Assignment – Transcribe each line below verbatim; pictures excluded.

[Items listed in a dataset]

......

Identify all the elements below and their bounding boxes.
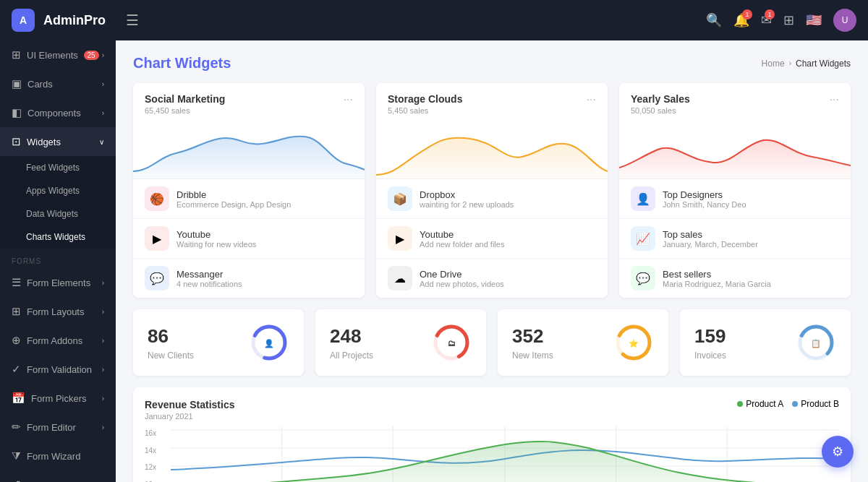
yearly-sales-subtitle: 50,050 sales bbox=[631, 106, 690, 115]
product-a-dot bbox=[737, 401, 743, 407]
product-a-label: Product A bbox=[746, 399, 783, 409]
data-widgets-label: Data Widgets bbox=[26, 209, 78, 219]
new-clients-number: 86 bbox=[148, 325, 194, 348]
product-b-label: Product B bbox=[801, 399, 839, 409]
svg-text:⭐: ⭐ bbox=[629, 338, 639, 348]
breadcrumb-home[interactable]: Home bbox=[762, 59, 785, 69]
search-icon[interactable]: 🔍 bbox=[706, 12, 722, 28]
best-sellers-icon: 💬 bbox=[631, 266, 655, 291]
list-item: 👤 Top Designers John Smith, Nancy Deo bbox=[619, 179, 851, 219]
form-pickers-chevron: › bbox=[102, 395, 104, 403]
storage-clouds-menu[interactable]: ··· bbox=[587, 93, 596, 106]
youtube-icon: ▶ bbox=[145, 226, 169, 251]
social-marketing-header: Social Marketing 65,450 sales ··· bbox=[133, 83, 365, 121]
sidebar-label-form-elements: Form Elements bbox=[27, 277, 90, 288]
dribble-name: Dribble bbox=[176, 189, 291, 200]
sidebar-item-feed-widgets[interactable]: Feed Widgets bbox=[0, 156, 116, 179]
fab-button[interactable]: ⚙ bbox=[822, 436, 854, 468]
dropbox-name: Dropbox bbox=[420, 189, 514, 200]
sidebar-item-ui-elements[interactable]: ⊞ UI Elements 25 › bbox=[0, 40, 116, 69]
charts-widgets-label: Charts Widgets bbox=[26, 232, 85, 242]
language-flag[interactable]: 🇺🇸 bbox=[806, 12, 822, 28]
sidebar-item-components[interactable]: ◧ Components › bbox=[0, 98, 116, 127]
new-clients-circle: 👤 bbox=[249, 322, 289, 363]
sidebar-item-form-layouts[interactable]: ⊞ Form Layouts › bbox=[0, 297, 116, 326]
revenue-subtitle: January 2021 bbox=[145, 412, 235, 421]
svg-text:📋: 📋 bbox=[811, 338, 821, 348]
top-sales-desc: January, March, December bbox=[663, 240, 758, 249]
logo-letter: A bbox=[20, 14, 27, 26]
all-projects-label: All Projects bbox=[330, 350, 373, 361]
sidebar-item-form-repeater[interactable]: ↺ Form Repeater bbox=[0, 470, 116, 482]
y-axis: 16x 14x 12x 10x bbox=[145, 426, 165, 482]
best-sellers-name: Best sellers bbox=[663, 269, 771, 280]
youtube2-icon: ▶ bbox=[388, 226, 412, 251]
messanger-name: Messanger bbox=[176, 269, 242, 280]
sidebar-item-form-wizard[interactable]: ⧩ Form Wizard bbox=[0, 442, 116, 470]
invoices-label: Invoices bbox=[694, 350, 726, 361]
sidebar-item-data-widgets[interactable]: Data Widgets bbox=[0, 202, 116, 225]
ui-elements-badge: 25 bbox=[84, 51, 99, 60]
apps-widgets-label: Apps Widgets bbox=[26, 186, 80, 196]
messanger-icon: 💬 bbox=[145, 266, 169, 291]
sidebar-item-form-pickers[interactable]: 📅 Form Pickers › bbox=[0, 384, 116, 413]
storage-clouds-chart bbox=[376, 121, 608, 178]
sidebar: ⊞ UI Elements 25 › ▣ Cards › ◧ Component… bbox=[0, 40, 116, 482]
new-clients-label: New Clients bbox=[148, 350, 194, 361]
widgets-icon: ⊡ bbox=[12, 135, 21, 148]
revenue-card: Revenue Statistics January 2021 Product … bbox=[133, 387, 851, 482]
dropbox-desc: wainting for 2 new uploads bbox=[420, 200, 514, 209]
yearly-sales-card: Yearly Sales 50,050 sales ··· bbox=[619, 83, 851, 298]
messages-icon[interactable]: ✉ 1 bbox=[761, 12, 772, 28]
storage-clouds-subtitle: 5,450 sales bbox=[388, 106, 462, 115]
sidebar-item-cards[interactable]: ▣ Cards › bbox=[0, 69, 116, 98]
stat-new-items: 352 New Items ⭐ bbox=[498, 309, 668, 376]
yearly-sales-header: Yearly Sales 50,050 sales ··· bbox=[619, 83, 851, 121]
hamburger-menu[interactable]: ☰ bbox=[126, 12, 139, 29]
notifications-icon[interactable]: 🔔 1 bbox=[733, 12, 749, 28]
breadcrumb-current: Chart Widgets bbox=[796, 59, 851, 69]
widgets-submenu: Feed Widgets Apps Widgets Data Widgets C… bbox=[0, 156, 116, 249]
form-addons-chevron: › bbox=[102, 337, 104, 345]
sidebar-item-apps-widgets[interactable]: Apps Widgets bbox=[0, 179, 116, 202]
logo-icon: A bbox=[12, 9, 35, 32]
invoices-number: 159 bbox=[694, 325, 726, 348]
topnav-left: A AdminPro ☰ bbox=[12, 9, 139, 32]
list-item: ▶ Youtube Waiting for new videos bbox=[133, 219, 365, 259]
svg-text:👤: 👤 bbox=[264, 338, 274, 348]
list-item: 📈 Top sales January, March, December bbox=[619, 219, 851, 259]
main-layout: ⊞ UI Elements 25 › ▣ Cards › ◧ Component… bbox=[0, 40, 868, 482]
list-item: ☁ One Drive Add new photos, videos bbox=[376, 259, 608, 298]
revenue-chart-area: 16x 14x 12x 10x bbox=[145, 426, 839, 482]
sidebar-item-widgets[interactable]: ⊡ Widgets ∨ bbox=[0, 127, 116, 156]
notifications-badge: 1 bbox=[742, 9, 752, 20]
widget-cards-row: Social Marketing 65,450 sales ··· bbox=[133, 83, 851, 298]
onedrive-desc: Add new photos, videos bbox=[420, 280, 504, 288]
sidebar-label-form-wizard: Form Wizard bbox=[27, 451, 80, 462]
best-sellers-desc: Maria Rodriguez, Maria Garcia bbox=[663, 280, 771, 288]
apps-icon[interactable]: ⊞ bbox=[783, 12, 794, 28]
social-marketing-card: Social Marketing 65,450 sales ··· bbox=[133, 83, 365, 298]
form-pickers-icon: 📅 bbox=[12, 392, 25, 405]
components-icon: ◧ bbox=[12, 106, 22, 119]
yearly-sales-menu[interactable]: ··· bbox=[830, 93, 839, 106]
sidebar-item-form-addons[interactable]: ⊕ Form Addons › bbox=[0, 326, 116, 355]
user-avatar[interactable]: U bbox=[833, 9, 856, 32]
sidebar-item-form-validation[interactable]: ✓ Form Validation › bbox=[0, 355, 116, 384]
form-wizard-icon: ⧩ bbox=[12, 449, 21, 462]
ui-elements-icon: ⊞ bbox=[12, 48, 21, 61]
sidebar-label-form-validation: Form Validation bbox=[27, 364, 92, 375]
list-item: ▶ Youtube Add new folder and files bbox=[376, 219, 608, 259]
sidebar-label-components: Components bbox=[27, 108, 81, 119]
form-repeater-icon: ↺ bbox=[12, 478, 21, 482]
form-elements-icon: ☰ bbox=[12, 276, 21, 289]
components-chevron: › bbox=[102, 109, 104, 117]
top-designers-name: Top Designers bbox=[663, 189, 746, 200]
sidebar-item-form-elements[interactable]: ☰ Form Elements › bbox=[0, 268, 116, 297]
sidebar-item-form-editor[interactable]: ✏ Form Editor › bbox=[0, 413, 116, 442]
sidebar-item-charts-widgets[interactable]: Charts Widgets bbox=[0, 225, 116, 249]
sidebar-label-ui-elements: UI Elements bbox=[27, 50, 78, 61]
breadcrumb-separator: › bbox=[789, 59, 791, 67]
sidebar-label-form-addons: Form Addons bbox=[27, 335, 82, 346]
social-marketing-menu[interactable]: ··· bbox=[344, 93, 353, 106]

......

Output below –
Identify all the elements below and their bounding boxes.
yearly-sales-subtitle: 50,050 sales bbox=[631, 106, 690, 115]
product-a-dot bbox=[737, 401, 743, 407]
product-a-label: Product A bbox=[746, 399, 783, 409]
data-widgets-label: Data Widgets bbox=[26, 209, 78, 219]
new-clients-number: 86 bbox=[148, 325, 194, 348]
product-b-label: Product B bbox=[801, 399, 839, 409]
svg-text:⭐: ⭐ bbox=[629, 338, 639, 348]
breadcrumb-home[interactable]: Home bbox=[762, 59, 785, 69]
search-icon[interactable]: 🔍 bbox=[706, 12, 722, 28]
best-sellers-icon: 💬 bbox=[631, 266, 655, 291]
list-item: 👤 Top Designers John Smith, Nancy Deo bbox=[619, 179, 851, 219]
form-pickers-chevron: › bbox=[102, 395, 104, 403]
storage-clouds-menu[interactable]: ··· bbox=[587, 93, 596, 106]
youtube-icon: ▶ bbox=[145, 226, 169, 251]
social-marketing-header: Social Marketing 65,450 sales ··· bbox=[133, 83, 365, 121]
sidebar-label-form-elements: Form Elements bbox=[27, 277, 90, 288]
dribble-name: Dribble bbox=[176, 189, 291, 200]
sidebar-item-feed-widgets[interactable]: Feed Widgets bbox=[0, 156, 116, 179]
fab-button[interactable]: ⚙ bbox=[822, 436, 854, 468]
dropbox-name: Dropbox bbox=[420, 189, 514, 200]
sidebar-item-ui-elements[interactable]: ⊞ UI Elements 25 › bbox=[0, 40, 116, 69]
charts-widgets-label: Charts Widgets bbox=[26, 232, 85, 242]
language-flag[interactable]: 🇺🇸 bbox=[806, 12, 822, 28]
sidebar-item-components[interactable]: ◧ Components › bbox=[0, 98, 116, 127]
new-clients-circle: 👤 bbox=[249, 322, 289, 363]
sidebar-item-form-layouts[interactable]: ⊞ Form Layouts › bbox=[0, 297, 116, 326]
revenue-subtitle: January 2021 bbox=[145, 412, 235, 421]
svg-text:📋: 📋 bbox=[811, 338, 821, 348]
top-sales-desc: January, March, December bbox=[663, 240, 758, 249]
logo-letter: A bbox=[20, 14, 27, 26]
all-projects-label: All Projects bbox=[330, 350, 373, 361]
sidebar-item-form-repeater[interactable]: ↺ Form Repeater bbox=[0, 470, 116, 482]
y-axis: 16x 14x 12x 10x bbox=[145, 426, 165, 482]
best-sellers-name: Best sellers bbox=[663, 269, 771, 280]
youtube2-icon: ▶ bbox=[388, 226, 412, 251]
messanger-name: Messanger bbox=[176, 269, 242, 280]
sidebar-item-form-wizard[interactable]: ⧩ Form Wizard bbox=[0, 442, 116, 470]
invoices-label: Invoices bbox=[694, 350, 726, 361]
sidebar-item-data-widgets[interactable]: Data Widgets bbox=[0, 202, 116, 225]
ui-elements-badge: 25 bbox=[84, 51, 99, 60]
apps-widgets-label: Apps Widgets bbox=[26, 186, 80, 196]
messanger-icon: 💬 bbox=[145, 266, 169, 291]
sidebar-item-form-pickers[interactable]: 📅 Form Pickers › bbox=[0, 384, 116, 413]
storage-clouds-chart bbox=[376, 121, 608, 178]
sidebar: ⊞ UI Elements 25 › ▣ Cards › ◧ Component… bbox=[0, 40, 116, 482]
new-clients-label: New Clients bbox=[148, 350, 194, 361]
widgets-icon: ⊡ bbox=[12, 135, 21, 148]
revenue-card: Revenue Statistics January 2021 Product … bbox=[133, 387, 851, 482]
dropbox-desc: wainting for 2 new uploads bbox=[420, 200, 514, 209]
yearly-sales-card: Yearly Sales 50,050 sales ··· bbox=[619, 83, 851, 298]
messages-icon[interactable]: ✉ 1 bbox=[761, 12, 772, 28]
storage-clouds-subtitle: 5,450 sales bbox=[388, 106, 462, 115]
sidebar-item-cards[interactable]: ▣ Cards › bbox=[0, 69, 116, 98]
stat-new-items: 352 New Items ⭐ bbox=[498, 309, 668, 376]
yearly-sales-header: Yearly Sales 50,050 sales ··· bbox=[619, 83, 851, 121]
hamburger-menu[interactable]: ☰ bbox=[126, 12, 139, 29]
notifications-icon[interactable]: 🔔 1 bbox=[733, 12, 749, 28]
breadcrumb-current: Chart Widgets bbox=[796, 59, 851, 69]
widgets-submenu: Feed Widgets Apps Widgets Data Widgets C… bbox=[0, 156, 116, 249]
form-addons-chevron: › bbox=[102, 337, 104, 345]
sidebar-item-apps-widgets[interactable]: Apps Widgets bbox=[0, 179, 116, 202]
logo-icon: A bbox=[12, 9, 35, 32]
invoices-number: 159 bbox=[694, 325, 726, 348]
topnav-left: A AdminPro ☰ bbox=[12, 9, 139, 32]
list-item: ▶ Youtube Waiting for new videos bbox=[133, 219, 365, 259]
svg-text:👤: 👤 bbox=[264, 338, 274, 348]
list-item: 📈 Top sales January, March, December bbox=[619, 219, 851, 259]
main-layout: ⊞ UI Elements 25 › ▣ Cards › ◧ Component… bbox=[0, 40, 868, 482]
list-item: ☁ One Drive Add new photos, videos bbox=[376, 259, 608, 298]
revenue-chart-area: 16x 14x 12x 10x bbox=[145, 426, 839, 482]
sidebar-item-widgets[interactable]: ⊡ Widgets ∨ bbox=[0, 127, 116, 156]
notifications-badge: 1 bbox=[742, 9, 752, 20]
widget-cards-row: Social Marketing 65,450 sales ··· bbox=[133, 83, 851, 298]
onedrive-desc: Add new photos, videos bbox=[420, 280, 504, 288]
sidebar-label-form-wizard: Form Wizard bbox=[27, 451, 80, 462]
best-sellers-desc: Maria Rodriguez, Maria Garcia bbox=[663, 280, 771, 288]
apps-icon[interactable]: ⊞ bbox=[783, 12, 794, 28]
social-marketing-card: Social Marketing 65,450 sales ··· bbox=[133, 83, 365, 298]
form-pickers-icon: 📅 bbox=[12, 392, 25, 405]
components-icon: ◧ bbox=[12, 106, 22, 119]
yearly-sales-menu[interactable]: ··· bbox=[830, 93, 839, 106]
sidebar-item-form-addons[interactable]: ⊕ Form Addons › bbox=[0, 326, 116, 355]
user-avatar[interactable]: U bbox=[833, 9, 856, 32]
sidebar-item-form-validation[interactable]: ✓ Form Validation › bbox=[0, 355, 116, 384]
form-wizard-icon: ⧩ bbox=[12, 449, 21, 462]
ui-elements-icon: ⊞ bbox=[12, 48, 21, 61]
sidebar-label-form-validation: Form Validation bbox=[27, 364, 92, 375]
list-item: ▶ Youtube Add new folder and files bbox=[376, 219, 608, 259]
sidebar-label-components: Components bbox=[27, 108, 81, 119]
form-repeater-icon: ↺ bbox=[12, 478, 21, 482]
form-elements-icon: ☰ bbox=[12, 276, 21, 289]
components-chevron: › bbox=[102, 109, 104, 117]
top-designers-name: Top Designers bbox=[663, 189, 746, 200]
sidebar-item-form-elements[interactable]: ☰ Form Elements › bbox=[0, 268, 116, 297]
sidebar-item-form-editor[interactable]: ✏ Form Editor › bbox=[0, 413, 116, 442]
sidebar-item-charts-widgets[interactable]: Charts Widgets bbox=[0, 225, 116, 249]
sidebar-label-ui-elements: UI Elements bbox=[27, 50, 78, 61]
breadcrumb-separator: › bbox=[789, 59, 791, 67]
sidebar-label-form-addons: Form Addons bbox=[27, 335, 82, 346]
social-marketing-menu[interactable]: ··· bbox=[344, 93, 353, 106]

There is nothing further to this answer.